ASSIGNMENT:
Starting at the line with "Dr. Nate Geck", retype every remaining line of the records exactly. Do not include pictures.

INPUT:

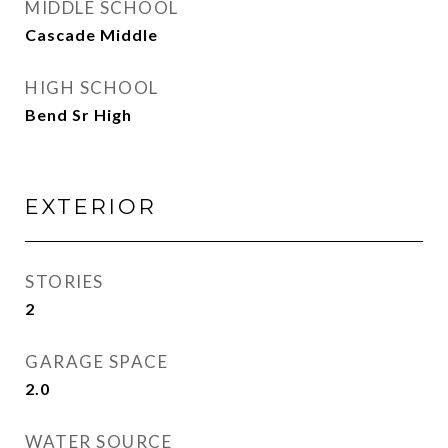
MIDDLE SCHOOL
Cascade Middle
HIGH SCHOOL
Bend Sr High
EXTERIOR
STORIES
2
GARAGE SPACE
2.0
WATER SOURCE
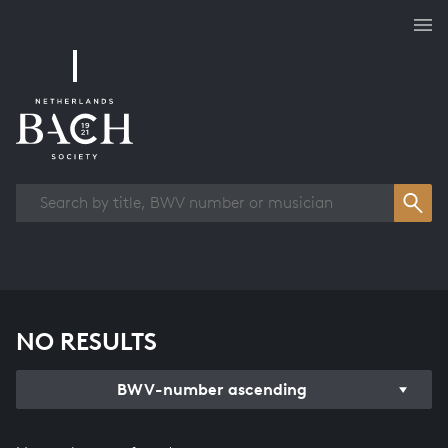
Works overview
NO RESULTS
BWV-number ascending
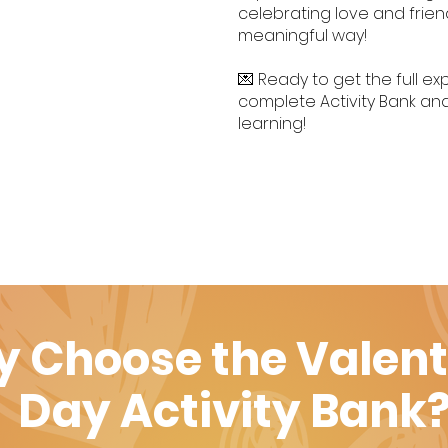
celebrating love and frien
meaningful way!
💌 Ready to get the full 
complete Activity Bank and
learning!
 Choose the Valent
Day Activity Bank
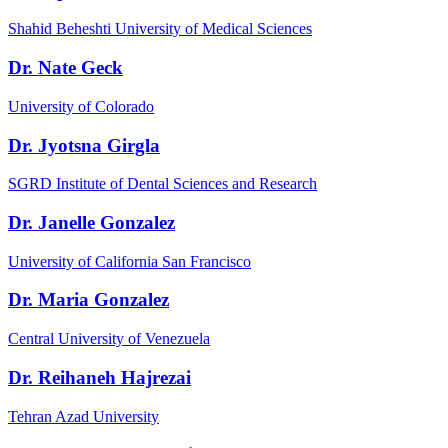
Shahid Beheshti University of Medical Sciences
Dr. Nate Geck
University of Colorado
Dr. Jyotsna Girgla
SGRD Institute of Dental Sciences and Research
Dr. Janelle Gonzalez
University of California San Francisco
Dr. Maria Gonzalez
Central University of Venezuela
Dr. Reihaneh Hajrezai
Tehran Azad University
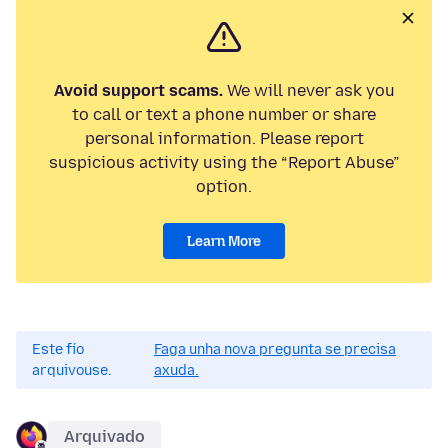
Avoid support scams.
We will never ask you
to call or text a phone number or share
personal information. Please report
suspicious activity using the “Report Abuse”
option.
Learn More
Este fío
Faga unha nova pregunta se precisa
arquivouse.
axuda.
Arquivado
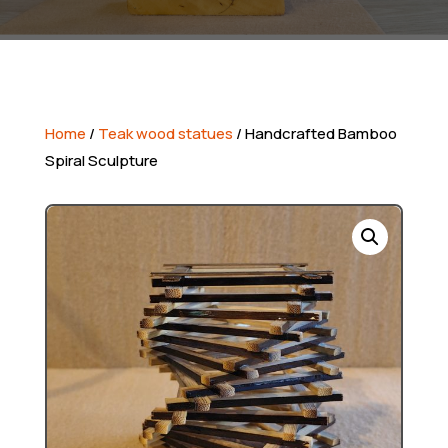
Home
/
Teak wood statues
/ Handcrafted Bamboo
Spiral Sculpture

OUTPUT OF THE EXERCISE:
Dr. Nate Geck
University of Colorado
Dr. Jyotsna Girgla
SGRD Institute of Dental Sciences and Research
Dr. Janelle Gonzalez
University of California San Francisco
Dr. Maria Gonzalez
Central University of Venezuela
Dr. Reihaneh Hajrezai
Tehran Azad University
Avoid support scams.
We will never ask you
to call or text a phone number or share
personal information. Please report
suspicious activity using the “Report Abuse”
option.
Learn More
Este fío
Faga unha nova pregunta se precisa
arquivouse.
axuda.
Arquivado
Home
/
Teak wood statues
/ Handcrafted Bamboo
Spiral Sculpture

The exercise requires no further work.